The top panel in each page shows where the point was chosen. w was 4 so subframes are 9 pixels by 9 pixels, centred on the point. Second panel in each page shows how the mean value of the average subframes evolves, along with estimates of the +/-1 sigma error bounds (calculated based on the value the series converges to, or at least evolves to, in the last 10 steps of the series; the known RON (about 2.4 ADU/pixel in all observations, estimated from bias frames differences), the number of pixels in each subframe and the number of subframes co-added). Last panel shows the mean value of each sub-frame used (along the stack direction).

What do we see? In page 1 a point on the sky has been selected and we see a mean value that evolves inside the expected error bounds, and we see that the subframes have mean values with some spread, but no trend.

Page 11 shows a point on the DS. Nice evolution.

Page 24 is on the BS and is very hard to explain. This holds also for points ‘near the BS’.

It seems we have little to worry about on the sky and on the DS, but on the BS we see strange evolution of the running mean! We have before touched on such subjects in this blog, when we tested effects of alignment of images – perhaps this problem was hiding inside the other problem?

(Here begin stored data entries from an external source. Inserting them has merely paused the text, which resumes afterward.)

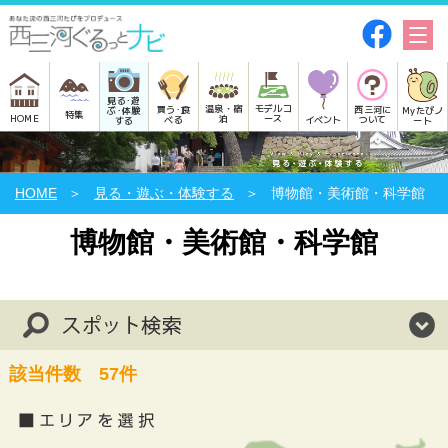
見る･遊
モデルコ
温泉・宿
買う･食
西三河に
Myたびノ
ぶ･体験
特集
HOME
ース
泊
べる
イベント
ついて
ート
する
HOME
見る・遊ぶ・体験する
博物館・美術館・科学館
博物館・美術館・科学館
該当件数
57
件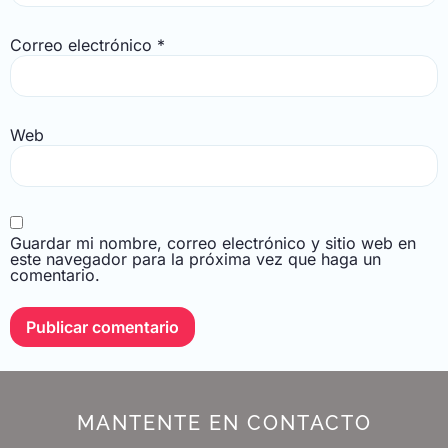
Correo electrónico
*
Web
Guardar mi nombre, correo electrónico y sitio web en
este navegador para la próxima vez que haga un
comentario.
MANTENTE EN CONTACTO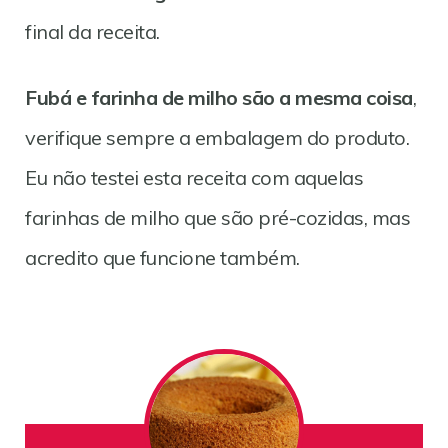
final da receita.
Fubá e farinha de milho são a mesma coisa
,
verifique sempre a embalagem do produto.
Eu não testei esta receita com aquelas
farinhas de milho que são pré-cozidas, mas
acredito que funcione também.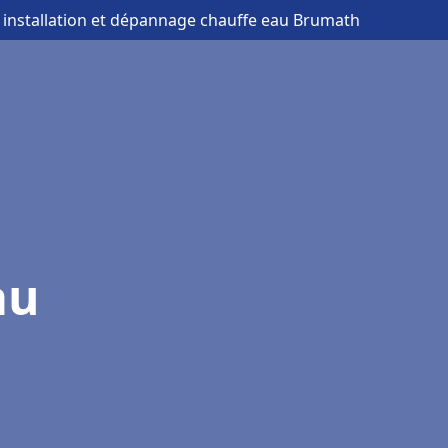
 installation et dépannage chauffe eau Brumath
au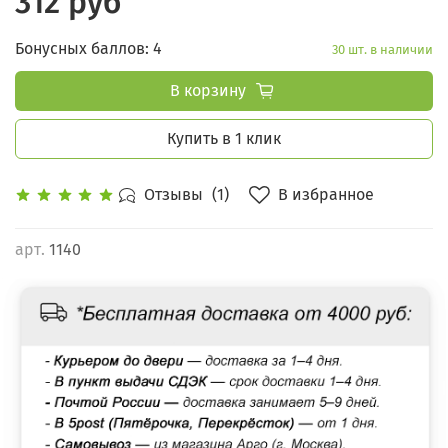
312 руб
Бонусных баллов: 4
30 шт. в наличии
В корзину
Купить в 1 клик
В избранное
Отзывы
(1)
арт.
1140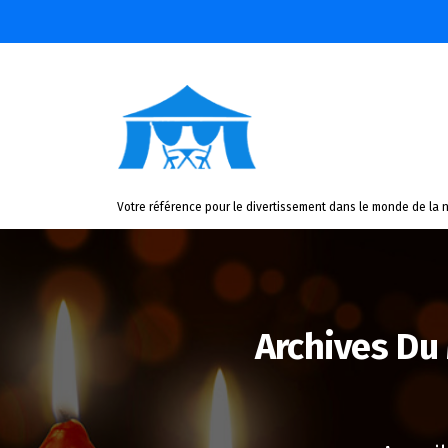
Aller
au
contenu
Votre référence pour le divertissement dans le monde de la n
Archives Du 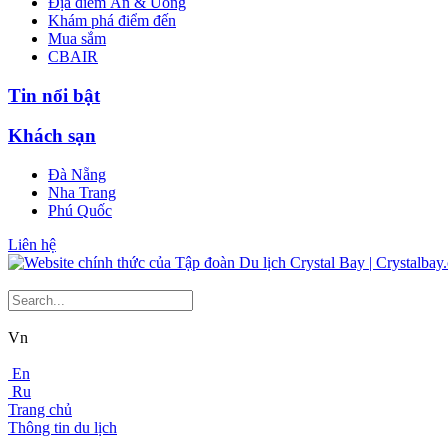
Địa điểm Ăn & Uống
Khám phá điểm đến
Mua sắm
CBAIR
Tin nổi bật
Khách sạn
Đà Nẵng
Nha Trang
Phú Quốc
Liên hệ
Vn
En
Ru
Trang chủ
Thông tin du lịch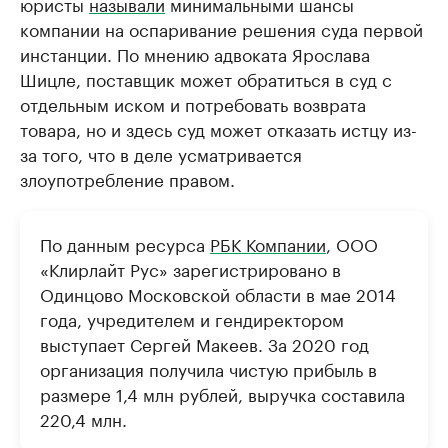
юристы
называли
минимальными шансы
компании на оспаривание решения суда первой
инстанции. По мнению адвоката Ярослава
Шицле, поставщик может обратиться в суд с
отдельным иском и потребовать возврата
товара, но и здесь суд может отказать истцу из-
за того, что в деле усматривается
злоупотребление правом.
По данным ресурса
РБК Компании
, ООО
«Клирлайт Рус» зарегистрировано в
Одинцово Московской области в мае 2014
года, учредителем и гендиректором
выступает Сергей Макеев. За 2020 год
организация получила чистую прибыль в
размере 1,4 млн рублей, выручка составила
220,4 млн.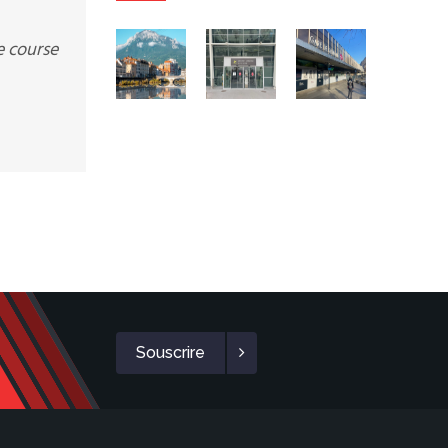
e course
Souscrire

[added later:] Chris asked a good question. Here is a plot of the running mean of the whole frame, as frames are taken from the stack. The value is expressed as a percentage deviation from the middle value on the curve – about 1378 counts. A small drift is seen at the 0.05% level from one frame at left to all frames at right. I think this could be due to sky variations – or slight drift of the Moon inside the frame causing ‘light to fall off the edge’. If drift is the explanation we may have an answer for why the mean in a much smaller sub-frame, when near the BS, drifts so much more – image brightness gradients are being sampled in a small subframe. Experiment at top should be redone but with drifts taken out. No large drift was evident sp I guess we are learning that a small drift can be very important!

This has an implication for how we measure the albedo – if we use ‘DS patch divided by BS patch’ we run a risk . if we use ‘DS patch divided by total flux’ we are much better off.